Sie hungern gegen den Hungerlohn: Polnische Assistenzärzte setzen sich gegen schlechte Arbeitsbedingungen zur Wehr. Es seien bereits Kollegen an Erschöpfung gestorben, warnen sie. Am meisten litten aber die Patienten, kritisieren die Nachwuchsmediziner.

Aus Protest hat der angehende Chirurg Marcin Radoch seit fünf Tagen nichts gegessen. Inmitten von Isomatten, Schlafsäcken und Protestschildern campiert der Assistenzarzt mit 19 Kollegen im Erdgeschoss der Warschauer Uni-Kinderklinik. Der Hungerstreik, bei dem die polnischen Nachwuchsärzte rotieren, dauert bereits mehr als drei Wochen und richtet sich gegen Polens unterfinanziertes Gesundheitssystem. „Es gibt zu wenig Personal, zu wenig Geld und Unmengen an Bürokratie“, klagt Marcin. Wegen Überarbeitung sind mehrere Mediziner nach Angaben des polnischen Ärzteverbands in diesem Jahr im Dienst gestorben.

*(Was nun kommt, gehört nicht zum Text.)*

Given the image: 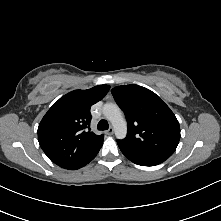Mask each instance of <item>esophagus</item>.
Returning <instances> with one entry per match:
<instances>
[{
	"label": "esophagus",
	"instance_id": "obj_1",
	"mask_svg": "<svg viewBox=\"0 0 221 221\" xmlns=\"http://www.w3.org/2000/svg\"><path fill=\"white\" fill-rule=\"evenodd\" d=\"M113 133H114V129L112 127L106 131L107 135H113Z\"/></svg>",
	"mask_w": 221,
	"mask_h": 221
}]
</instances>
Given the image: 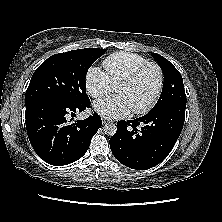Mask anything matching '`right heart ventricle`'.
<instances>
[{
	"label": "right heart ventricle",
	"instance_id": "e07e8e85",
	"mask_svg": "<svg viewBox=\"0 0 222 222\" xmlns=\"http://www.w3.org/2000/svg\"><path fill=\"white\" fill-rule=\"evenodd\" d=\"M148 61L137 54L116 52L108 56L103 65L113 84L117 86L125 77Z\"/></svg>",
	"mask_w": 222,
	"mask_h": 222
}]
</instances>
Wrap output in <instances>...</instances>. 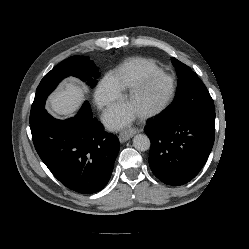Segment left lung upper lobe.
I'll use <instances>...</instances> for the list:
<instances>
[{"instance_id": "5c2ea615", "label": "left lung upper lobe", "mask_w": 249, "mask_h": 249, "mask_svg": "<svg viewBox=\"0 0 249 249\" xmlns=\"http://www.w3.org/2000/svg\"><path fill=\"white\" fill-rule=\"evenodd\" d=\"M178 76L175 98L161 116L167 120H175L185 115L215 111L213 100L195 72L176 58H171Z\"/></svg>"}]
</instances>
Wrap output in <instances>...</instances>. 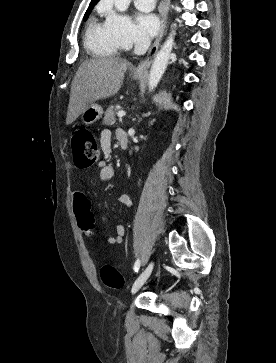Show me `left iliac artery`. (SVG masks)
I'll list each match as a JSON object with an SVG mask.
<instances>
[{"mask_svg": "<svg viewBox=\"0 0 276 363\" xmlns=\"http://www.w3.org/2000/svg\"><path fill=\"white\" fill-rule=\"evenodd\" d=\"M139 268H140V260L138 259V260L135 262V264H134V271H135V272H138Z\"/></svg>", "mask_w": 276, "mask_h": 363, "instance_id": "1", "label": "left iliac artery"}]
</instances>
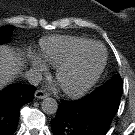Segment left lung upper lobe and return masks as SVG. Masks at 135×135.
Wrapping results in <instances>:
<instances>
[{
    "instance_id": "5c2ea615",
    "label": "left lung upper lobe",
    "mask_w": 135,
    "mask_h": 135,
    "mask_svg": "<svg viewBox=\"0 0 135 135\" xmlns=\"http://www.w3.org/2000/svg\"><path fill=\"white\" fill-rule=\"evenodd\" d=\"M105 84H107V85H119V86H123L122 80L120 78V75L114 76L112 79H110L109 81H107Z\"/></svg>"
}]
</instances>
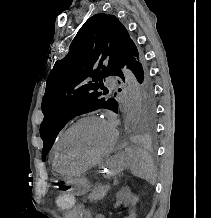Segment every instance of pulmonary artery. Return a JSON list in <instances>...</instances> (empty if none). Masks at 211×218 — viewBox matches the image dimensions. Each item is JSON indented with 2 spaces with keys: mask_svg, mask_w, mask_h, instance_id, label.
Wrapping results in <instances>:
<instances>
[{
  "mask_svg": "<svg viewBox=\"0 0 211 218\" xmlns=\"http://www.w3.org/2000/svg\"><path fill=\"white\" fill-rule=\"evenodd\" d=\"M106 80L104 81V84L107 85V89H110L111 91H118V80H113V75H106Z\"/></svg>",
  "mask_w": 211,
  "mask_h": 218,
  "instance_id": "1",
  "label": "pulmonary artery"
}]
</instances>
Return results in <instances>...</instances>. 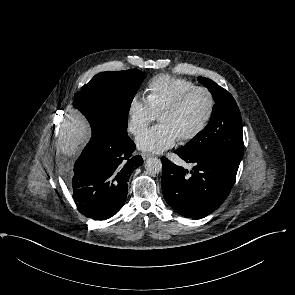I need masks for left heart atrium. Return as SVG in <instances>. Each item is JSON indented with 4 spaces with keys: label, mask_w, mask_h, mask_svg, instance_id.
I'll use <instances>...</instances> for the list:
<instances>
[{
    "label": "left heart atrium",
    "mask_w": 295,
    "mask_h": 295,
    "mask_svg": "<svg viewBox=\"0 0 295 295\" xmlns=\"http://www.w3.org/2000/svg\"><path fill=\"white\" fill-rule=\"evenodd\" d=\"M178 139L179 136L171 127L159 124L139 135L136 143L143 151L160 153L173 147Z\"/></svg>",
    "instance_id": "1"
}]
</instances>
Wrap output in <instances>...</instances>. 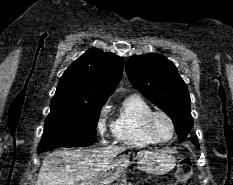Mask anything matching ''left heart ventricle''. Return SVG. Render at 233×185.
I'll use <instances>...</instances> for the list:
<instances>
[{"mask_svg":"<svg viewBox=\"0 0 233 185\" xmlns=\"http://www.w3.org/2000/svg\"><path fill=\"white\" fill-rule=\"evenodd\" d=\"M153 130L160 139H168L171 136V126L163 116L155 117L153 121Z\"/></svg>","mask_w":233,"mask_h":185,"instance_id":"obj_1","label":"left heart ventricle"}]
</instances>
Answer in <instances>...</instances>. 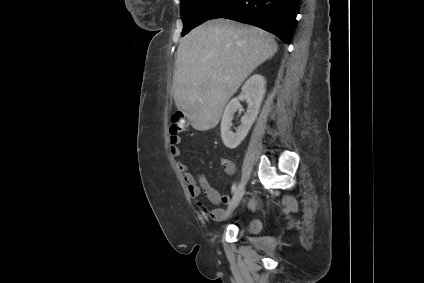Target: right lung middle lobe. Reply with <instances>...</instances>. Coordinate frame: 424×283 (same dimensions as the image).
Returning a JSON list of instances; mask_svg holds the SVG:
<instances>
[{
  "label": "right lung middle lobe",
  "instance_id": "obj_1",
  "mask_svg": "<svg viewBox=\"0 0 424 283\" xmlns=\"http://www.w3.org/2000/svg\"><path fill=\"white\" fill-rule=\"evenodd\" d=\"M228 0H181L180 9L184 36L191 29L210 19Z\"/></svg>",
  "mask_w": 424,
  "mask_h": 283
}]
</instances>
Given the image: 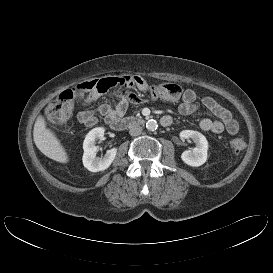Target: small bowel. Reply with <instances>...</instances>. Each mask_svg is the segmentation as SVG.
<instances>
[{"instance_id": "small-bowel-1", "label": "small bowel", "mask_w": 273, "mask_h": 273, "mask_svg": "<svg viewBox=\"0 0 273 273\" xmlns=\"http://www.w3.org/2000/svg\"><path fill=\"white\" fill-rule=\"evenodd\" d=\"M137 87L140 91L148 92L150 87L148 83L137 77ZM96 96L91 97L84 105H87L91 100L95 99ZM199 99V95L192 89H187L182 95L181 103L178 106V112L181 115H191L199 110V105L196 103ZM141 102V97L138 94L132 93V97L121 98L114 105L101 104L96 110L87 109L78 113V121L86 126H94L97 124V113L105 117L106 121L113 116H123L128 108L129 103L138 104ZM201 105L210 111L216 119L203 118L199 122V127L203 131H210L216 134L226 131L227 133L234 135L239 131V124L233 118L232 114L225 107L220 105L214 98L210 96H204L200 99ZM168 117L171 122L172 119Z\"/></svg>"}]
</instances>
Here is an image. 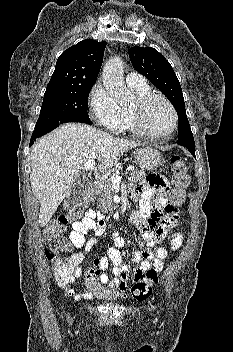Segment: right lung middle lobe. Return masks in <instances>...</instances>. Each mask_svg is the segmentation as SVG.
<instances>
[{
  "mask_svg": "<svg viewBox=\"0 0 233 352\" xmlns=\"http://www.w3.org/2000/svg\"><path fill=\"white\" fill-rule=\"evenodd\" d=\"M92 87L47 88L35 129L74 118L90 120L87 108Z\"/></svg>",
  "mask_w": 233,
  "mask_h": 352,
  "instance_id": "1",
  "label": "right lung middle lobe"
}]
</instances>
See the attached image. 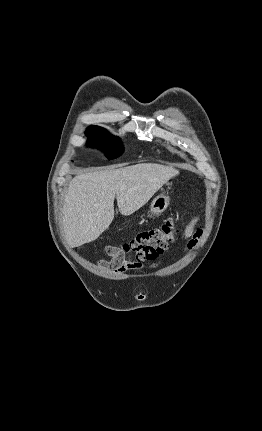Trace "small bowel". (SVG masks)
Here are the masks:
<instances>
[{
    "label": "small bowel",
    "mask_w": 262,
    "mask_h": 431,
    "mask_svg": "<svg viewBox=\"0 0 262 431\" xmlns=\"http://www.w3.org/2000/svg\"><path fill=\"white\" fill-rule=\"evenodd\" d=\"M197 219H192L188 225L185 227L183 231V236L185 239L188 240V248L191 249L193 246L197 243L199 237L201 236V231H196L195 226L197 224ZM100 266L104 267L105 269L110 270L113 273L116 274H123L129 269H140L141 265H129L119 262L116 259L113 260H101L99 262ZM159 262L152 263L149 268H156L158 267Z\"/></svg>",
    "instance_id": "small-bowel-1"
}]
</instances>
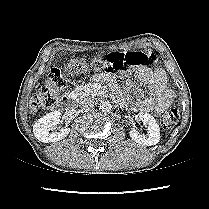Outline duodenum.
Instances as JSON below:
<instances>
[{
  "label": "duodenum",
  "instance_id": "obj_1",
  "mask_svg": "<svg viewBox=\"0 0 209 209\" xmlns=\"http://www.w3.org/2000/svg\"><path fill=\"white\" fill-rule=\"evenodd\" d=\"M76 101V96L74 94H68L63 99L62 102L65 106L72 108Z\"/></svg>",
  "mask_w": 209,
  "mask_h": 209
}]
</instances>
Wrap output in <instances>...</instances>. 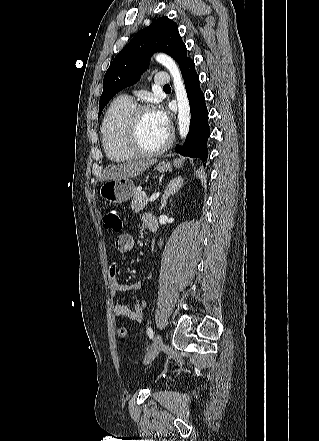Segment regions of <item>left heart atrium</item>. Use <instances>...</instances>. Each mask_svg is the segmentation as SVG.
<instances>
[{
    "label": "left heart atrium",
    "instance_id": "left-heart-atrium-1",
    "mask_svg": "<svg viewBox=\"0 0 319 441\" xmlns=\"http://www.w3.org/2000/svg\"><path fill=\"white\" fill-rule=\"evenodd\" d=\"M152 114H153L155 120L159 123V125L161 127H163L164 129L168 130L169 119H168L167 113L163 109L157 108L152 111Z\"/></svg>",
    "mask_w": 319,
    "mask_h": 441
}]
</instances>
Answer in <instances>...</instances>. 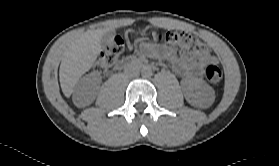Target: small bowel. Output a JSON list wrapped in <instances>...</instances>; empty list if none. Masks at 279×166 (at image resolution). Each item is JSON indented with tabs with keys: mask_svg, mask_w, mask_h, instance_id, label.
Instances as JSON below:
<instances>
[{
	"mask_svg": "<svg viewBox=\"0 0 279 166\" xmlns=\"http://www.w3.org/2000/svg\"><path fill=\"white\" fill-rule=\"evenodd\" d=\"M143 52L156 57H166L169 55L166 50L152 49L150 47H144ZM171 60L174 69L183 76L197 75L207 64L214 63L216 61L215 58L208 53L200 55L198 60H194L188 56L180 58L172 57Z\"/></svg>",
	"mask_w": 279,
	"mask_h": 166,
	"instance_id": "c3829d8e",
	"label": "small bowel"
}]
</instances>
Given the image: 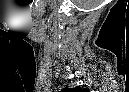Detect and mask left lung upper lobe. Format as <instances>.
Segmentation results:
<instances>
[{
  "mask_svg": "<svg viewBox=\"0 0 129 92\" xmlns=\"http://www.w3.org/2000/svg\"><path fill=\"white\" fill-rule=\"evenodd\" d=\"M62 91H67V92H82V91H87V90L86 89L85 90H82L80 87H76V88H65Z\"/></svg>",
  "mask_w": 129,
  "mask_h": 92,
  "instance_id": "5c2ea615",
  "label": "left lung upper lobe"
}]
</instances>
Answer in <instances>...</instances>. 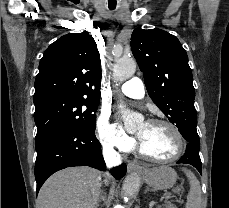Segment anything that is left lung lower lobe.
Returning a JSON list of instances; mask_svg holds the SVG:
<instances>
[{"label": "left lung lower lobe", "mask_w": 229, "mask_h": 208, "mask_svg": "<svg viewBox=\"0 0 229 208\" xmlns=\"http://www.w3.org/2000/svg\"><path fill=\"white\" fill-rule=\"evenodd\" d=\"M181 134L188 144L184 155L177 161V163L190 164L202 174V166L199 156V136L196 129H191Z\"/></svg>", "instance_id": "1"}]
</instances>
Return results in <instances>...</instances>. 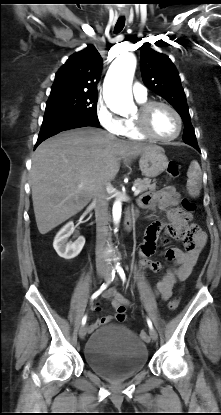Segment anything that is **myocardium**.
<instances>
[{"label": "myocardium", "mask_w": 221, "mask_h": 415, "mask_svg": "<svg viewBox=\"0 0 221 415\" xmlns=\"http://www.w3.org/2000/svg\"><path fill=\"white\" fill-rule=\"evenodd\" d=\"M156 106H163L167 108L175 116L177 120L178 128H177L176 133L173 136L160 137L152 132L150 128L149 120H150V114ZM134 122H135L137 130L139 131L141 135H143L145 138H148L150 140L157 141V142H171V141L176 140L180 136L182 132V128H183V120H182L180 113L177 111V109L170 103L161 101V100H152V101H147L141 104L136 116L134 117Z\"/></svg>", "instance_id": "myocardium-1"}]
</instances>
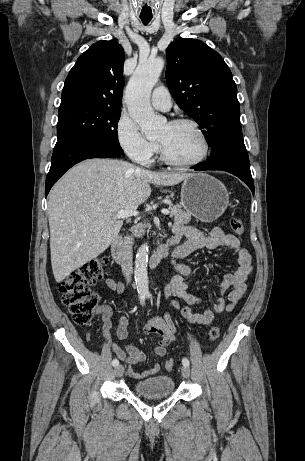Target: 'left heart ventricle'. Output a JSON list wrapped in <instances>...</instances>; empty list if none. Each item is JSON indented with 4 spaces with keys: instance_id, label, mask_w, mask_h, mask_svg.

Marcin ist an bis zu 18 Tagen im Monat 24 Stunden am Stück im Dienst und operiert. „Die Gehälter sind so niedrig, dass wir so viel arbeiten müssen, um davon leben zu können“, sagt der Pole, der als Assistenzarzt im zweiten Jahr umgerechnet 520 Euro netto verdient. „Davon kann ich in Warschau schon als Alleinstehender kaum leben“, sagt er. Kollegen, die Kinder zu versorgen hätten, hätten es noch schwerer. „Die Arbeit strengt geistig und körperlich an, außerdem hat man während der Nachtdienste kaum Schlaf“, sagt Marcin. Landesweit erschienen Ärzte bereits erschöpft zur nächsten Schicht. Junge Mediziner klagten gegenüber polnischen Medien sogar, ihr Zustand sei zuweilen schlechter, als der ihrer Patienten.

Der Hungerstreik der Nachwuchsärzte wird auch vom Verband medizinischer Berufe (PZM) und Polens Ärztekammer (NIL) unterstützt. „Ein überarbeiteter Arzt ist wie gar kein Arzt“, schrieb der NIL-Vorsitzende Maciej Hamankiewicz in einem Brief an die hungernden Ärzte. Mediziner in Städten wie Breslau (Wroclaw), Krakau (Krakow) und Stettin (Szczecin) schlossen sich den Warschauer Kollegen an.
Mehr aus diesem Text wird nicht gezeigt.